MONMOUTH JUNCTION, NJ--(Marketwired - Oct 15, 2013) - Insmed Incorporated (NASDAQ: INSM), a biopharmaceutical company focused on developing an inhaled anti-infective to treat patients battling serious lung diseases in orphan indications that are often life-threatening, today announced that the Company has completed patient enrollment in its Phase 2 clinical study of ARIKACE^®, or liposomal amikacin for inhalation, for patients with recalcitrant nontuberculous mycobacterial (NTM) lung disease in the U.S. and Canada. ARIKACE has received Orphan Drug, Qualified Infectious Disease Product (QIDP) and Fast Track designations from the U.S. Food and Drug Administration (FDA) for the treatment of NTM lung infections. 

Separately, Insmed announced that it commenced the Scientific Advice Working Party (SAWP) process with the European Medicines Agency (EMA) and expects to have discussions with the EMA regarding ARIKACE for NTM lung disease during the fourth quarter of 2013. In addition, the Company is in the process of evaluating other international markets, such as Japan, where NTM lung infections are already a significant and growing unmet medical need. Insmed is actively developing a strategy for more broadly commercializing ARIKACE in this globally uncontested orphan disease market.

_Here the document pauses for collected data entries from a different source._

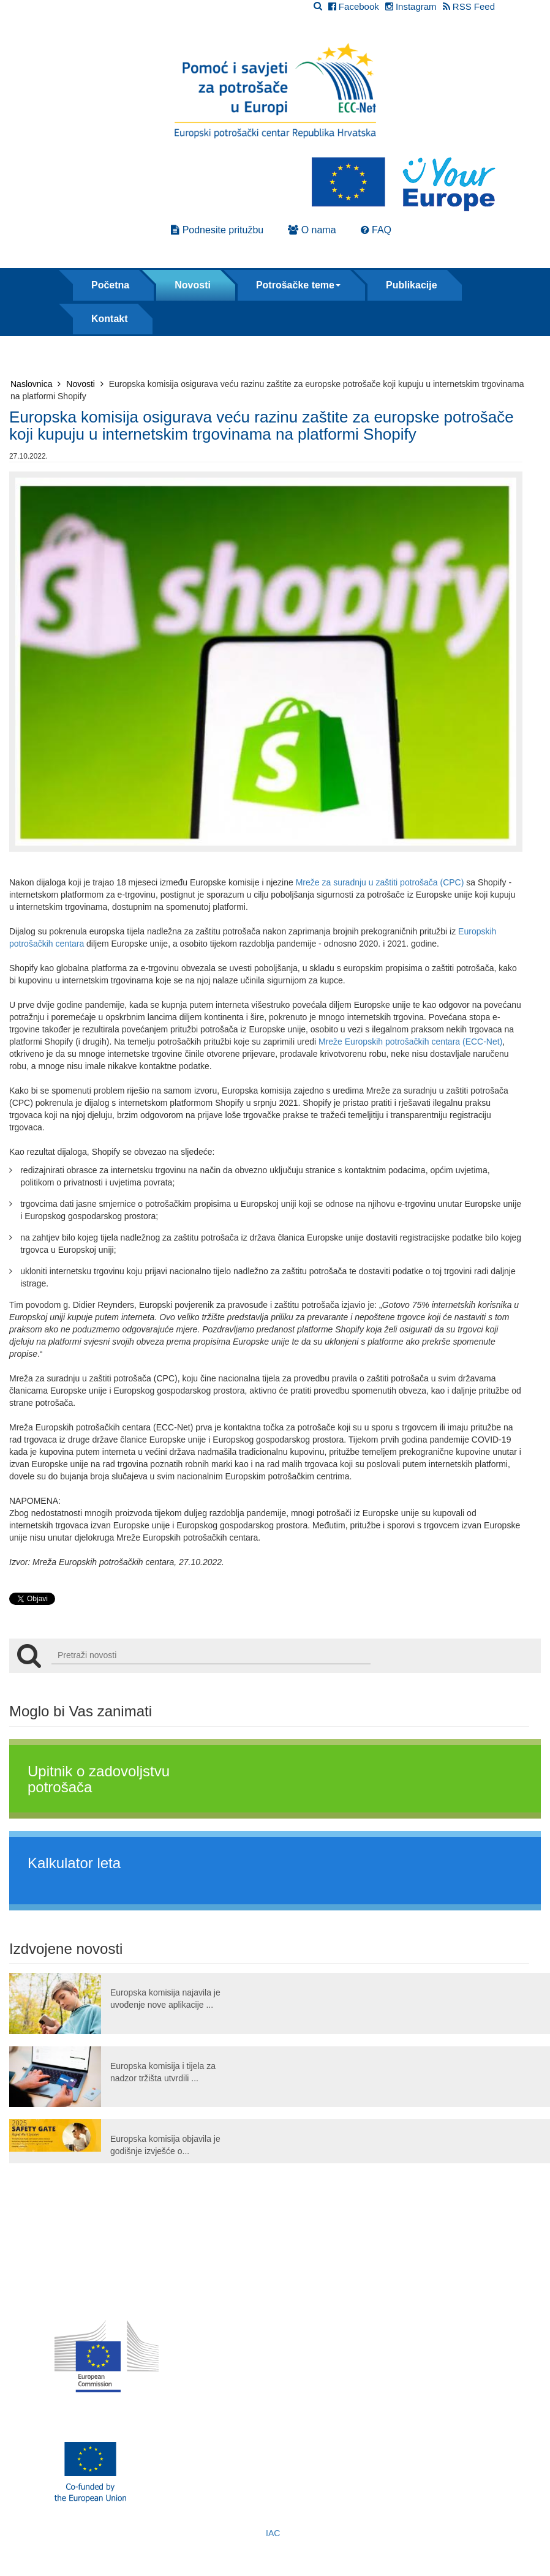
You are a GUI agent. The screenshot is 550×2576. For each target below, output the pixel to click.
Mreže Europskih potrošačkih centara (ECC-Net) (410, 1041)
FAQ (376, 230)
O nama (312, 230)
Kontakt (109, 319)
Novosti (193, 285)
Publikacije (411, 285)
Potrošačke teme (298, 285)
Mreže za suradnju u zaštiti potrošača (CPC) (380, 882)
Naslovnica (35, 384)
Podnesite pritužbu (217, 230)
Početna (110, 285)
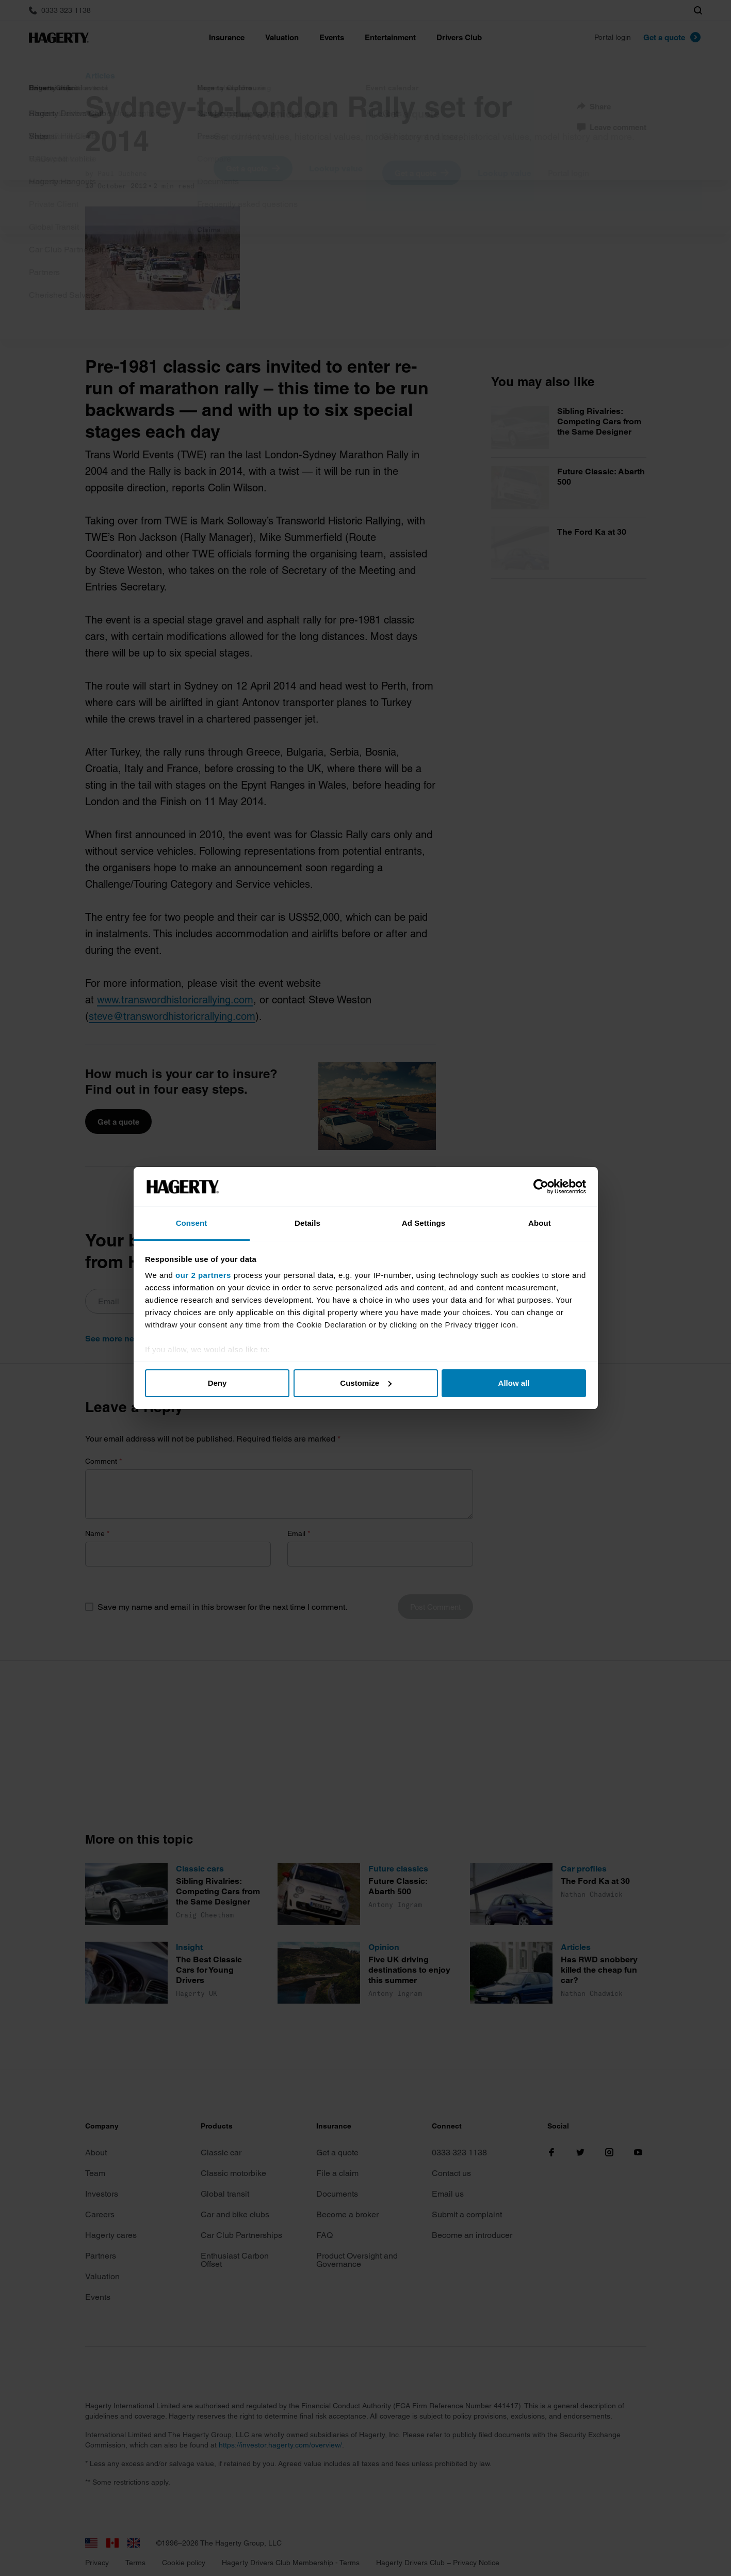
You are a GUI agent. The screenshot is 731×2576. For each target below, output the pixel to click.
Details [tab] (307, 1223)
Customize (366, 1383)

The Phase 2 clinical study is a randomized, placebo-controlled study of ARIKACE in adult patients with recalcitrant NTM lung disease. Eligibility for the study required patients to have been on the American Thoracic Society/Infectious Disease Society of America (ATS/IDSA) guideline therapy for at least six months prior to screening with persistently positive mycobacterial culture. All patients in the study continued with their antibiotic regimen, and received additionally, either ARIKACE or placebo, delivered once daily via an optimized, investigational eFlow^® Nebulizer System (PARI Pharma GmbH).

The primary efficacy endpoint in the study is the semi-quantitative measurement of the change in mycobacterial density on a seven-point scale from baseline (day one) to the end of the randomized portion of the trial on day 84. Mycobacterial density is a measurement currently used in clinical practice to assess the progress or decline of those patients with recalcitrant NTM. Following the randomized portion of the study, all eligible patients may choose to receive ARIKACE once daily for an additional 84 days in an open-label design.